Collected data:
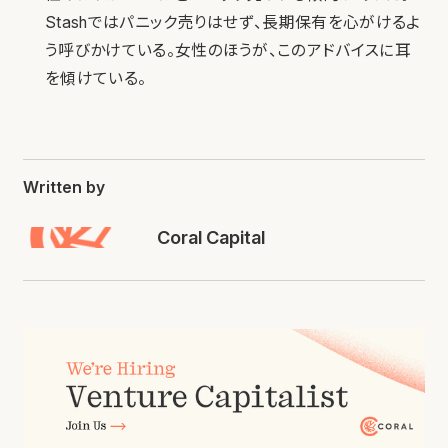
Stashではパニック売りはせず、長期保有を心がけるよ
う呼びかけている。女性のほうが、このアドバイスに耳
を傾けている。
Written by
Coral Capital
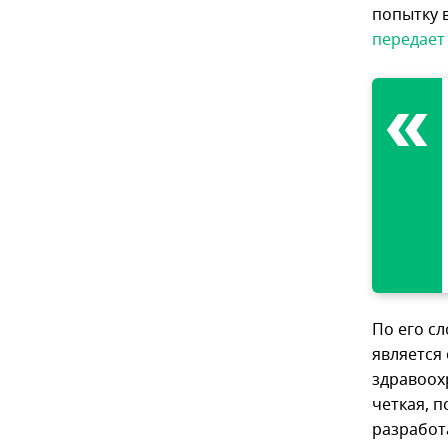
попытку 
передает
По его с
является
здравоох
четкая, 
разработ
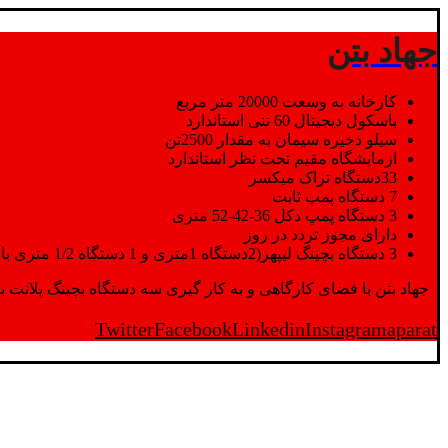
جهاد بتن
کارخانه به وسعت 20000 متر مربع
باسکول دیجیتال 60 تنی استاندارد
سیلو ذخیره سیمان به مقدار 2500تن
ازمایشگاه مقیم تحت نظر استاندارد
33دستگاه تراک میکسر
7 دستگاه پمپ ثابت
3 دستگاه پمپ دکل 36-42-52 متری
دارای مجوز تردد در روز
3 دستگاه بچینگ لیپهر(2دستگاه 1متری و 1 دستگاه 1/2 متری با توان تولید 150 متر مکعب در ساعت)
جهاد بتن با فضای کارگاهی و به کار گیری سه دستگاه بچینگ پلانت با ظرفیت 2500 تن در کنار پرسنل متخصص و پر تلاش واحدهای تولید و ازمایشگاه,بتن با کیفیت را برای واحد تر
Twitter
Facebook
Linkedin
Instagram
aparat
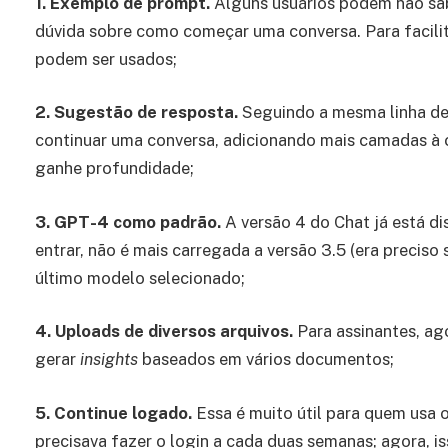
1. Exemplo de prompt.
Alguns usuários podem não sa
dúvida sobre como começar uma conversa. Para facili
podem ser usados;
2. Sugestão de resposta.
Seguindo a mesma linha de 
continuar uma conversa, adicionando mais camadas à
ganhe profundidade;
3. GPT-4 como padrão.
A versão 4 do Chat já está d
entrar, não é mais carregada a versão 3.5 (era preciso
último modelo selecionado;
4. Uploads de diversos arquivos.
Para assinantes, ag
gerar
insights
baseados em vários documentos;
5. Continue logado.
Essa é muito útil para quem usa 
precisava fazer o login a cada duas semanas; agora, is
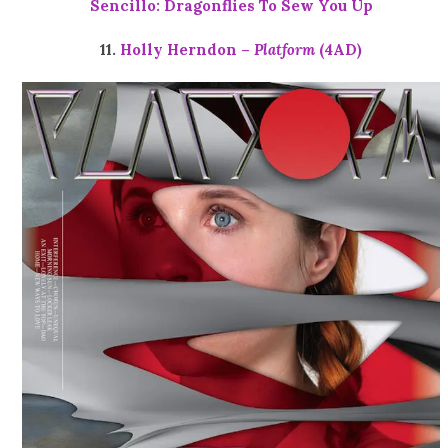
Sencillo: Dragonflies To Sew You Up
11.
Holly Herndon –
Platform
(4AD)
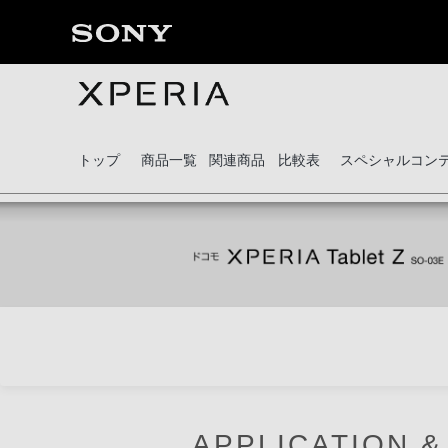
トップ
商品一覧
関連商品
比較表
スペシャルコン
APPLICATION &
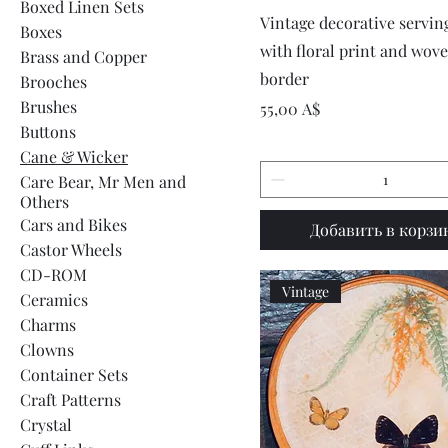
Boxed Linen Sets
Быстрый просмот
Vintage decorative servin
Boxes
with floral print and wov
Brass and Copper
border
Brooches
Brushes
Цена
55,00 A$
Buttons
Cane & Wicker
Care Bear, Mr Men and
Others
Cars and Bikes
Добавить в корзи
Castor Wheels
CD-ROM
Vintage
Ceramics
Charms
Clowns
Container Sets
Craft Patterns
Crystal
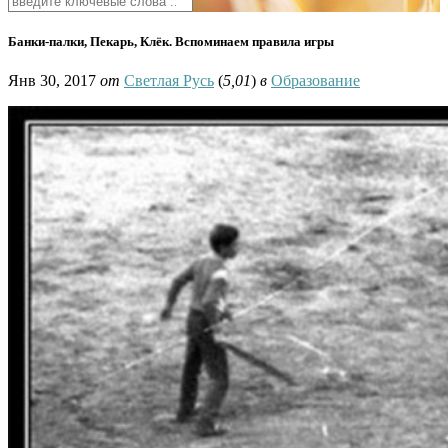
Банки-палки, Пекарь, Клёк. Вспоминаем правила игры
Янв 30, 2017
от
Светлая Русь
(
5,01
)
в
Образование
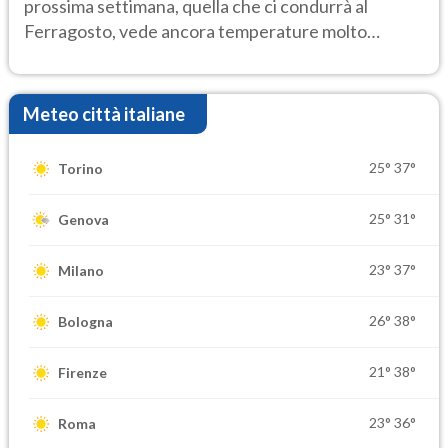
prossima settimana, quella che ci condurrà al
Ferragosto, vede ancora temperature molto
elevate
Meteo città italiane
25°
37°
Torino
25°
31°
Genova
23°
37°
Milano
26°
38°
Bologna
21°
38°
Firenze
23°
36°
Roma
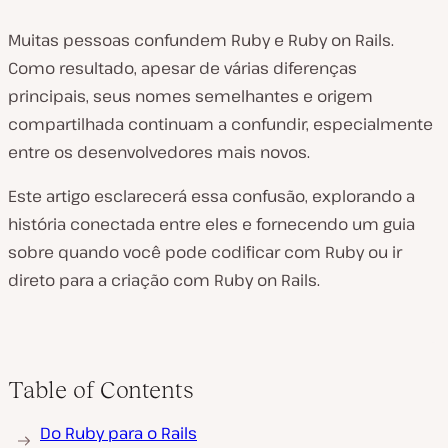
Muitas pessoas confundem Ruby e Ruby on Rails.
Como resultado, apesar de várias diferenças
principais, seus nomes semelhantes e origem
compartilhada continuam a confundir, especialmente
entre os desenvolvedores mais novos.
Este artigo esclarecerá essa confusão, explorando a
história conectada entre eles e fornecendo um guia
sobre quando você pode codificar com Ruby ou ir
direto para a criação com Ruby on Rails.
Table of Contents
Do Ruby para o Rails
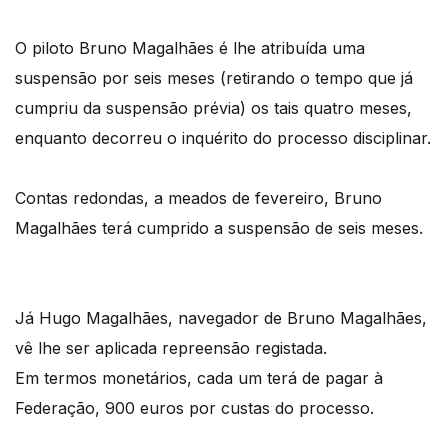
O piloto Bruno Magalhães é lhe atribuída uma
suspensão por seis meses (retirando o tempo que já
cumpriu da suspensão prévia) os tais quatro meses,
enquanto decorreu o inquérito do processo disciplinar.
Contas redondas, a meados de fevereiro, Bruno
Magalhães terá cumprido a suspensão de seis meses.
Já Hugo Magalhães, navegador de Bruno Magalhães,
vê lhe ser aplicada repreensão registada.
Em termos monetários, cada um terá de pagar à
Federação, 900 euros por custas do processo.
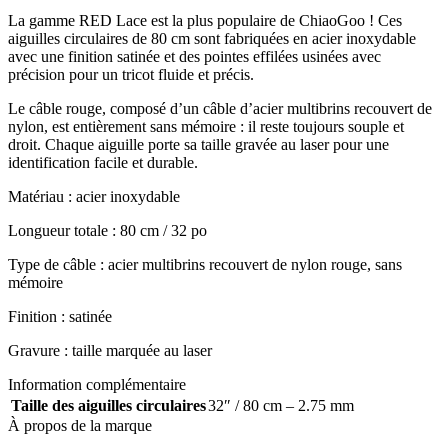
La gamme RED Lace est la plus populaire de ChiaoGoo ! Ces
aiguilles circulaires de 80 cm sont fabriquées en acier inoxydable
avec une finition satinée et des pointes effilées usinées avec
précision pour un tricot fluide et précis.
Le câble rouge, composé d’un câble d’acier multibrins recouvert de
nylon, est entièrement sans mémoire : il reste toujours souple et
droit. Chaque aiguille porte sa taille gravée au laser pour une
identification facile et durable.
Matériau : acier inoxydable
Longueur totale : 80 cm / 32 po
Type de câble : acier multibrins recouvert de nylon rouge, sans
mémoire
Finition : satinée
Gravure : taille marquée au laser
Information complémentaire
Taille des aiguilles circulaires
32″ / 80 cm – 2.75 mm
À propos de la marque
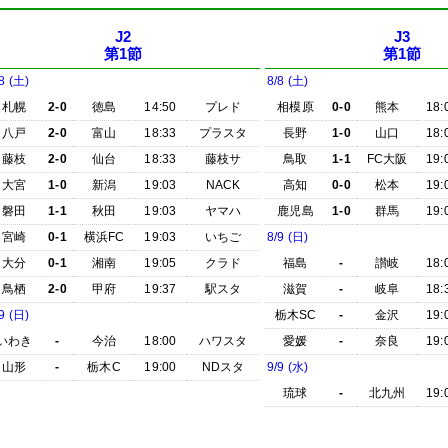
J2
J3
第1節
第1節
8 (土)
8/8 (土)
札幌
2-0
徳島
14:50
プレド
相模原
0-0
熊本
18:
八戸
2-0
富山
18:33
プラスタ
長野
1-0
山口
18:
藤枝
2-0
仙台
18:33
藤枝サ
鳥取
1-1
FC大阪
19:
大宮
1-0
新潟
19:03
NACK
高知
0-0
松本
19:
磐田
1-1
秋田
19:03
ヤマハ
鹿児島
1-0
群馬
19:
宮崎
0-1
横浜FC
19:03
いちご
8/9 (日)
大分
0-1
湘南
19:05
クラド
福島
-
讃岐
18:
鳥栖
2-0
甲府
19:37
駅スタ
滋賀
-
岐阜
18:
9 (日)
栃木SC
-
金沢
19:
いわき
-
今治
18:00
ハワスタ
愛媛
-
奈良
19:
山形
-
栃木C
19:00
NDスタ
9/9 (水)
琉球
-
北九州
19:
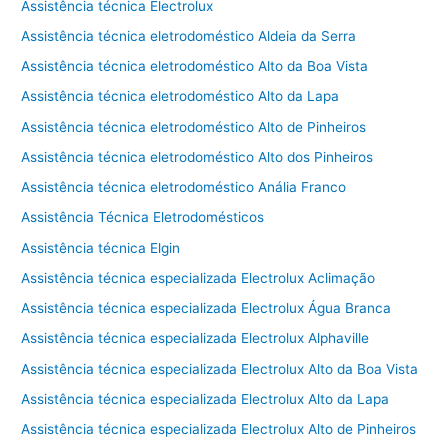
Assistência técnica Electrolux
Assistência técnica eletrodoméstico Aldeia da Serra
Assistência técnica eletrodoméstico Alto da Boa Vista
Assistência técnica eletrodoméstico Alto da Lapa
Assistência técnica eletrodoméstico Alto de Pinheiros
Assistência técnica eletrodoméstico Alto dos Pinheiros
Assistência técnica eletrodoméstico Anália Franco
Assistência Técnica Eletrodomésticos
Assistência técnica Elgin
Assistência técnica especializada Electrolux Aclimação
Assistência técnica especializada Electrolux Água Branca
Assistência técnica especializada Electrolux Alphaville
Assistência técnica especializada Electrolux Alto da Boa Vista
Assistência técnica especializada Electrolux Alto da Lapa
Assistência técnica especializada Electrolux Alto de Pinheiros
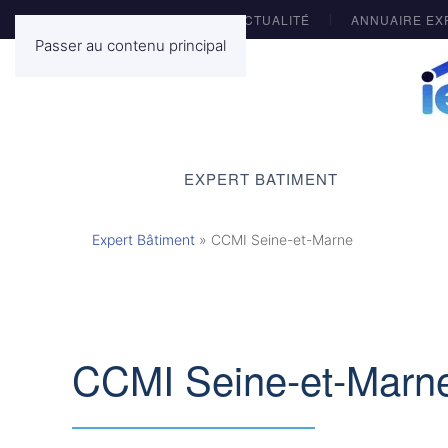
ACTUALITÉ
ANNUAIRE EX
Passer au contenu principal
EXPERT BATIMENT
Expert Bâtiment
»
CCMI Seine-et-Marne
CCMI Seine-et-Marn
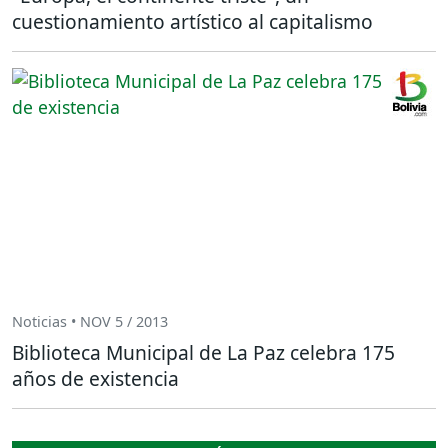
cuestionamiento artístico al capitalismo
Noticias • NOV 5 / 2013
Biblioteca Municipal de La Paz celebra 175
años de existencia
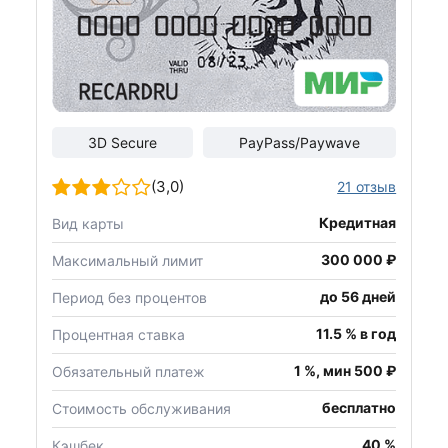
3D Secure
PayPass/Paywave
(3,0)
21 отзыв
Кредитная
Вид карты
300 000 ₽
Максимальный лимит
до 56 дней
Период без процентов
11.5 % в год
Процентная ставка
1 %, мин 500 ₽
Обязательный платеж
бесплатно
Стоимость обслуживания
40 %
Кэшбек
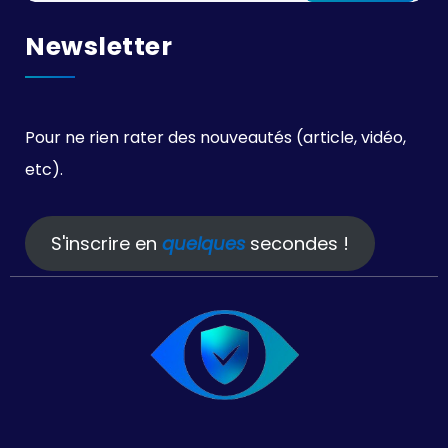
Newsletter
Pour ne rien rater des nouveautés (article, vidéo,
etc).
S'inscrire en
quelques
secondes !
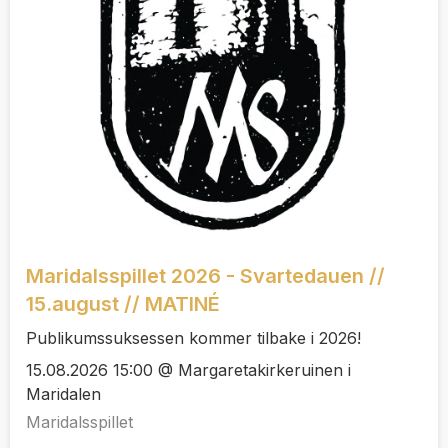
Maridalsspillet 2026 - Svartedauen //
15.august // MATINÉ
Publikumssuksessen kommer tilbake i 2026!
15.08.2026 15:00 @ Margaretakirkeruinen i
Maridalen
Maridalsspillet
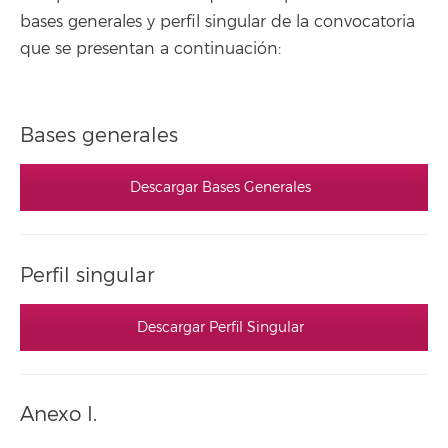
bases generales y perfil singular de la convocatoria
que se presentan a continuación:
Bases generales
Descargar Bases Generales
Perfil singular
Descargar Perfil Singular
Anexo I.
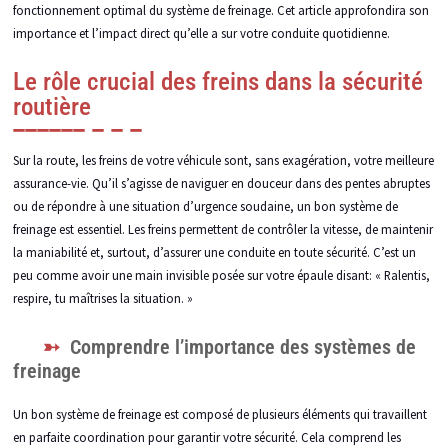
fonctionnement optimal du système de freinage. Cet article approfondira son
importance et l’impact direct qu’elle a sur votre conduite quotidienne.
Le rôle crucial des freins dans la sécurité
routière
Sur la route, les freins de votre véhicule sont, sans exagération, votre meilleure
assurance-vie. Qu’il s’agisse de naviguer en douceur dans des pentes abruptes
ou de répondre à une situation d’urgence soudaine, un bon système de
freinage est essentiel. Les freins permettent de contrôler la vitesse, de maintenir
la maniabilité et, surtout, d’assurer une conduite en toute sécurité. C’est un
peu comme avoir une main invisible posée sur votre épaule disant: « Ralentis,
respire, tu maîtrises la situation. »
Comprendre l’importance des systèmes de
freinage
Un bon système de freinage est composé de plusieurs éléments qui travaillent
en parfaite coordination pour garantir votre sécurité. Cela comprend les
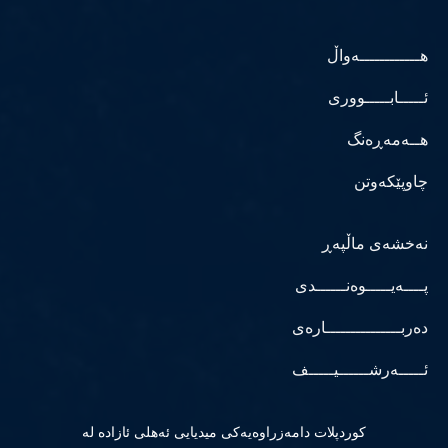
هــــــــــــەواڵ
ئـــــابـــــووری
هــەمەڕەنگ
چاوپێکەوتن
نەخشەی ماڵپەڕ
پــــەیـــــوەنــــــدی
دەربـــــــــــــــارەی
ئـــــەرشــــــیـــــف
كوردپلات دامەزراوەیەكی میدیایی ئەهلی ئازادە لە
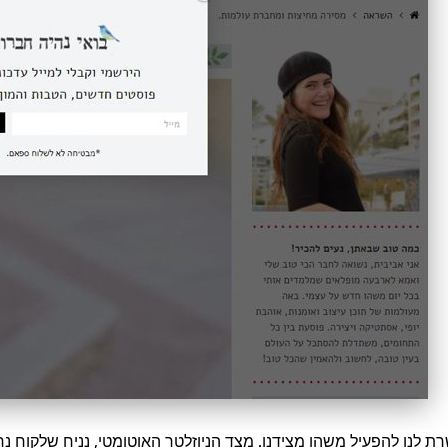
לנו להפעיל משהו מצידנו. מצד הניוזלטר האוטומטי, נניח שלקוח נרש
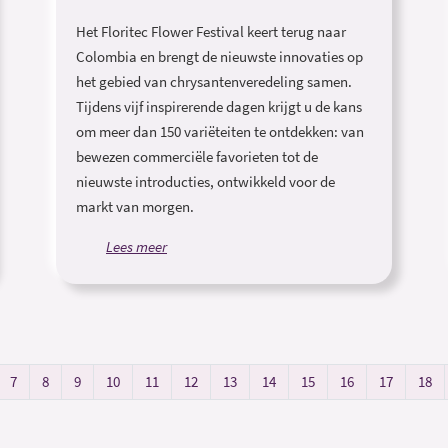
Het Floritec Flower Festival keert terug naar
Colombia en brengt de nieuwste innovaties op
het gebied van chrysantenveredeling samen.
Tijdens vijf inspirerende dagen krijgt u de kans
om meer dan 150 variëteiten te ontdekken: van
bewezen commerciële favorieten tot de
nieuwste introducties, ontwikkeld voor de
markt van morgen.
Lees meer
7
8
9
10
11
12
13
14
15
16
17
18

### [The problem]
Only a number is expected: the count of lines in the entries that include the string "satinée".

### [Expected answer]
2